Mapa estelar personalizado — Signo de Câncer
Câncer é a constelação mais discreta do zodíaco, mas abriga um tesouro celeste: o aglomerado da Manjedoura (M44), visível a olho nu como uma mancha luminosa no coração da constelação. Presenteie um canceriano com um mapa estelar que capture essa joia escondida na data do nascimento ou de um momento familiar precioso — um presente íntimo e protetor, reflexo desse signo de água governado pela Lua.

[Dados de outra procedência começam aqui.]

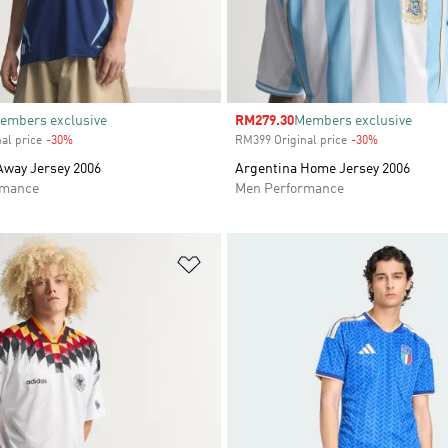
embers exclusive
Sale price
RM279.30
Members exclusive
al price
-30%
Discount
RM399 Original price
-30%
Discount
Away Jersey 2006
Argentina Home Jersey 2006
rmance
Men Performance
t
Add to Wishlist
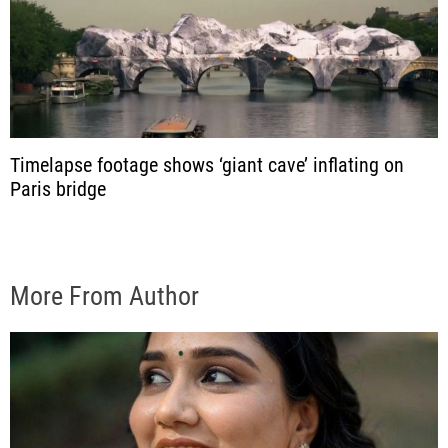
Timelapse footage shows ‘giant cave’ inflating on
Paris bridge
More From Author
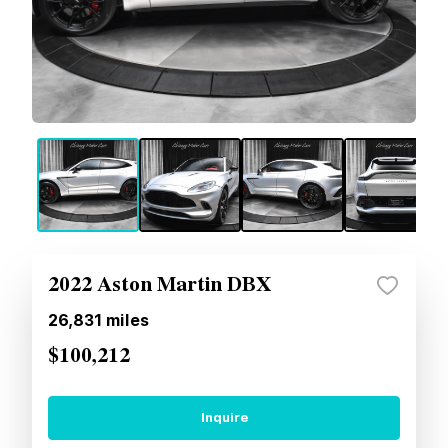
2022 Aston Martin DBX
26,831
miles
$100,212
Inquire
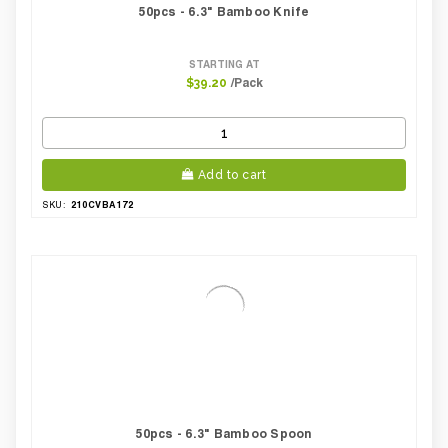
50pcs - 6.3" Bamboo Knife
STARTING AT
/Pack
$39.20
Add to cart
210CVBA172
SKU:
50pcs - 6.3" Bamboo Spoon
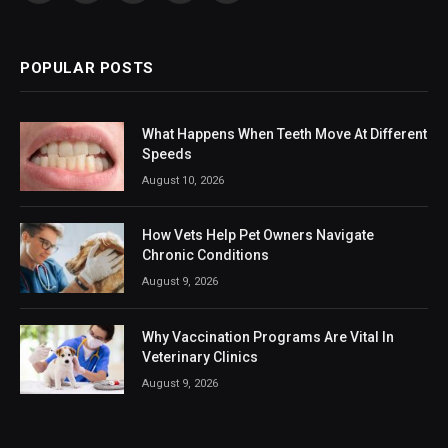
(Twitter)
POPULAR POSTS
What Happens When Teeth Move At Different
Speeds
August 10, 2026
How Vets Help Pet Owners Navigate
Chronic Conditions
August 9, 2026
Why Vaccination Programs Are Vital In
Veterinary Clinics
August 9, 2026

Nascido sob o signo de Câncer, essa pessoa carrega a ternura da Lua em si. Presenteie com um mapa estelar que captura as estrelas que velavam sobre o seu berço ou uma reunião familiar memorável. Um presente que honra a profundidade das emoções e o calor do lar interior.
Estrelas principais
Acubens
Alfa Cancri (magnitude 4,25), a estrela «alfa» mais fraca de todos os signos do zodíaco. Seu nome árabe significa «as pinças», lembrando o caranguejo mitológico. Um sistema estelar múltiplo a 174 anos-luz, cuja luz sutil exige céus escuros para ser observada — uma joia reservada a observadores pacientes.
Al Tarf
Beta Cancri (magnitude 3,52), na verdade a estrela mais brilhante da constelação de Câncer. Essa gigante laranja a 290 anos-luz abriga um exoplaneta confirmado. Seu nome árabe significa «a extremidade» ou «o olhar», marcando a borda meridional da constelação. Brilha cerca de 660 vezes mais que o nosso Sol.
Mitologia
Na mitologia grega, Câncer é o caranguejo gigante Carcinos, enviado pela deusa Hera para distrair Héracles durante o combate contra a Hidra de Lerna — o segundo dos doze trabalhos. Enquanto Héracles lutava contra o monstro de múltiplas cabeças nos pântanos de Lerna, o caranguejo surgiu das águas e beliscou o seu pé. Héracles o esmagou com um único golpe de calcanhar, mas Hera, grata pela lealdade do crustáceo, colocou-o entre as estrelas.
É um mito tocante na sua modéstia: Câncer não é um herói triunfante nem um monstro temível, mas um humilde servidor que cumpre o seu dever apesar do desfecho fatal. Essa lealdade até o sacrifício ressoa com os traços atribuídos ao signo — a devoção familiar, a proteção dos entes queridos, a coragem discreta de quem dá sem contar o custo.
A constelação abrigava outrora o ponto do solstício de verão, o momento em que o Sol atinge sua posição mais setentrional antes de «recuar» para o sul — daí o nome trópico de Câncer. O aglomerado da Manjedoura (Praesepe, M44), no centro da constelação, era conhecido dos antigos como a «manjedoura» ladeada pelos «burros» Asellus Borealis e Asellus Australis, estrelas que os gregos associavam às montarias de Dioniso e Sileno durante a guerra dos Gigantes.
Quando observar
A constelação de Câncer é visível no hemisfério norte de janeiro a maio, culminando em março. É a mais discreta das constelações do zodíaco — suas estrelas são fracas, mas o aglomerado da Manjedoura (M44) aparece como uma mancha difusa a olho nu em noites claras. Procure-a entre Gêmeos (Pólux) e Leão (Régulo).